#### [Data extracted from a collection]

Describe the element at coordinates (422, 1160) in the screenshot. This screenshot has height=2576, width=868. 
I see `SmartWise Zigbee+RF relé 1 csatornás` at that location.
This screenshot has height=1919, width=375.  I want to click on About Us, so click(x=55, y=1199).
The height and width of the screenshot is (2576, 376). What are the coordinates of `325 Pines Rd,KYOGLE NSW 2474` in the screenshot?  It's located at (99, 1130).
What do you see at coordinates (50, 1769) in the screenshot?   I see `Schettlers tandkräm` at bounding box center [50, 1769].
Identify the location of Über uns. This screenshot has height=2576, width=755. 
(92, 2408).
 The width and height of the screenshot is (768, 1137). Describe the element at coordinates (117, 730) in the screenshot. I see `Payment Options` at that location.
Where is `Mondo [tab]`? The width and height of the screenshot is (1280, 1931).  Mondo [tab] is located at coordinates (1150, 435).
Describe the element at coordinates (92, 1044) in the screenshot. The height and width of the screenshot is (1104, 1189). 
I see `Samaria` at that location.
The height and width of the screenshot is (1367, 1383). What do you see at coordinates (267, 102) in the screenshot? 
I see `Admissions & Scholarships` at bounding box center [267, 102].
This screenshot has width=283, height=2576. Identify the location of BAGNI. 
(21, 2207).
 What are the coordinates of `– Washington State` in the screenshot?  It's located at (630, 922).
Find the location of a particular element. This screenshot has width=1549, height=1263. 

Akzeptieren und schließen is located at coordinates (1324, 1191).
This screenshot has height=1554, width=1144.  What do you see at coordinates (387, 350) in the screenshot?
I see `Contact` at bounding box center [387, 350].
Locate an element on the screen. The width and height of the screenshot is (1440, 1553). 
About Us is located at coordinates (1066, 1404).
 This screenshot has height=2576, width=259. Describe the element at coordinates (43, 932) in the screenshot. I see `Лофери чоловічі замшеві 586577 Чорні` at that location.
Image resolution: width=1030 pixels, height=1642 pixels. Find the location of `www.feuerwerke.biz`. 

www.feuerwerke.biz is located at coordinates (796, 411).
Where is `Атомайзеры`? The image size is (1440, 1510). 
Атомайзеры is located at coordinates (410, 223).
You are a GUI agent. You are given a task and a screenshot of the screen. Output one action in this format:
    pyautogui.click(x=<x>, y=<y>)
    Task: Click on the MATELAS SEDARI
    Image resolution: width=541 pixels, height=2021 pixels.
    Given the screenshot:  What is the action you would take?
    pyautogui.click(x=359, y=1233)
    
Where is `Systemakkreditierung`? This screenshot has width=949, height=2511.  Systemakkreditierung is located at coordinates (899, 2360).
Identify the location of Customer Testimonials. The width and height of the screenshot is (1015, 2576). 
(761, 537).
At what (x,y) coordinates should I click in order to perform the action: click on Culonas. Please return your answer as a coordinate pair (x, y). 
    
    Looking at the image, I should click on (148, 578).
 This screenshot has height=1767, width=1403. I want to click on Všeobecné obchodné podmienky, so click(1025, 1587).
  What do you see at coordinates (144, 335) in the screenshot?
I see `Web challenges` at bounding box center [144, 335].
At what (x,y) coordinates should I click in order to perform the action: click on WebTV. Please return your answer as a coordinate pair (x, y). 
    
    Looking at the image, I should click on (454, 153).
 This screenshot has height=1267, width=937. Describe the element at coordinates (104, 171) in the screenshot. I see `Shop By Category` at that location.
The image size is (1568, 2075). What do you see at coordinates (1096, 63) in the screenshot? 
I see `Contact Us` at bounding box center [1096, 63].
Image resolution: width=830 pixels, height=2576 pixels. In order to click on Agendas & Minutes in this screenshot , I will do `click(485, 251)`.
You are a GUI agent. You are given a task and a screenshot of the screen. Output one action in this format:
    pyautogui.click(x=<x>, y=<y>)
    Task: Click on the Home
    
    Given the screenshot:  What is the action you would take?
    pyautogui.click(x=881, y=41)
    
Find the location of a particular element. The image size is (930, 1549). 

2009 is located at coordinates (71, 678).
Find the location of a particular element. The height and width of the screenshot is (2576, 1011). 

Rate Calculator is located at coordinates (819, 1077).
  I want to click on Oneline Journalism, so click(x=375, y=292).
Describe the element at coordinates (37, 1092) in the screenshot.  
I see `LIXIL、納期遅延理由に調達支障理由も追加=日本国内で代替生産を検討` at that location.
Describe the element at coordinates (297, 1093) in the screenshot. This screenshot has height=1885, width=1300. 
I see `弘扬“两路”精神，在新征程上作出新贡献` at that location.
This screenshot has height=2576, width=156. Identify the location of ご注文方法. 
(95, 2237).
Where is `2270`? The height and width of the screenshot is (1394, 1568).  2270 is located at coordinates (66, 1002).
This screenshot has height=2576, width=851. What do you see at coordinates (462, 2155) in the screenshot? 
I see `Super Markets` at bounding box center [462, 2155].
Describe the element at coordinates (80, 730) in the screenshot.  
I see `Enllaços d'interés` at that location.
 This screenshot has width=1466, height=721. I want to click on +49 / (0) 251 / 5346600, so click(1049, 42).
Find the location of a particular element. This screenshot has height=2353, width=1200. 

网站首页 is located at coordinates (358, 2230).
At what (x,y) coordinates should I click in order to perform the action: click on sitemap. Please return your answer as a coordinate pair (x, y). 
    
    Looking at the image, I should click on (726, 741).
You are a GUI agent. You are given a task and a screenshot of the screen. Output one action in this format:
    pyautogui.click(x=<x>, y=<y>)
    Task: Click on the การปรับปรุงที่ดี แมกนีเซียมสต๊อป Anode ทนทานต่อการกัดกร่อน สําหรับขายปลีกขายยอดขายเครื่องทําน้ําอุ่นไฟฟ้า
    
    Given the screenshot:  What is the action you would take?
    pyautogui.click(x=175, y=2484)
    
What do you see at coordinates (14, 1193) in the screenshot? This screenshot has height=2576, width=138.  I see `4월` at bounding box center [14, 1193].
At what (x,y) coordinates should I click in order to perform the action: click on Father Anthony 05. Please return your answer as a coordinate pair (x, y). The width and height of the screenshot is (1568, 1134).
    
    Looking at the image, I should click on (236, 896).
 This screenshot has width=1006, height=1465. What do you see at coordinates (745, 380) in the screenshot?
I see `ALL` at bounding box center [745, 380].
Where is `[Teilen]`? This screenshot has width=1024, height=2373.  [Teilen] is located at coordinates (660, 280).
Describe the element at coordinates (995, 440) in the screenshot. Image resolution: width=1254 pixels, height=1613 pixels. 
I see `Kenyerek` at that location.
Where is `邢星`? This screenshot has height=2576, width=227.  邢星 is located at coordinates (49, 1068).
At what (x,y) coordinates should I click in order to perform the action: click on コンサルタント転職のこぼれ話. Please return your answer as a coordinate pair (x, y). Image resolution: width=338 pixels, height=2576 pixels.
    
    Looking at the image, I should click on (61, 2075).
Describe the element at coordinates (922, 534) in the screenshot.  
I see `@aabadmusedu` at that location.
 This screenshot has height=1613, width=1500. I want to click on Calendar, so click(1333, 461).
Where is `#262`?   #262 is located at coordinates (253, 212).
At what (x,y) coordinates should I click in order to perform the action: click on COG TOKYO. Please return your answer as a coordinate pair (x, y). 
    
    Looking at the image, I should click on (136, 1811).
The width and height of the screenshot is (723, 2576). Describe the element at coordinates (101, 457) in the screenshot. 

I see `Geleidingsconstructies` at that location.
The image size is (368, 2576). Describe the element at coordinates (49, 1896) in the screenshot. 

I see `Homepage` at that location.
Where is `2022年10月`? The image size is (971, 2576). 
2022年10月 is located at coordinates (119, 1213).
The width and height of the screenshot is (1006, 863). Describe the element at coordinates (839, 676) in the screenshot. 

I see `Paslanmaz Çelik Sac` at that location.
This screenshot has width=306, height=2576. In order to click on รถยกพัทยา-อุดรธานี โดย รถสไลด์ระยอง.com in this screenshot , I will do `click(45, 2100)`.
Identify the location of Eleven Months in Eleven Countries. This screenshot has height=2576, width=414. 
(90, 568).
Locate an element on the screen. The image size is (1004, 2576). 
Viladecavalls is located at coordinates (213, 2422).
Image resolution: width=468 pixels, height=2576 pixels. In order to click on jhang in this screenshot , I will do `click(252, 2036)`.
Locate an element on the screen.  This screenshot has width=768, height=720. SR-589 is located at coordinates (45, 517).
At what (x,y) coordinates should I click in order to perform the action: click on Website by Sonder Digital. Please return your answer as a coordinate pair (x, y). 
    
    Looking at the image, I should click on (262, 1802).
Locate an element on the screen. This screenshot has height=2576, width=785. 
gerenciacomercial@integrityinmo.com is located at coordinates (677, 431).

#### [Problem to work on]
Starting from the top of the records and ending at the line that contains "This screenshot has height=1919, width=375.", repeat each line exactly and return only those lines.

#### [Exercise result]
Describe the element at coordinates (422, 1160) in the screenshot. This screenshot has height=2576, width=868. 
I see `SmartWise Zigbee+RF relé 1 csatornás` at that location.
This screenshot has height=1919, width=375.  I want to click on About Us, so click(x=55, y=1199).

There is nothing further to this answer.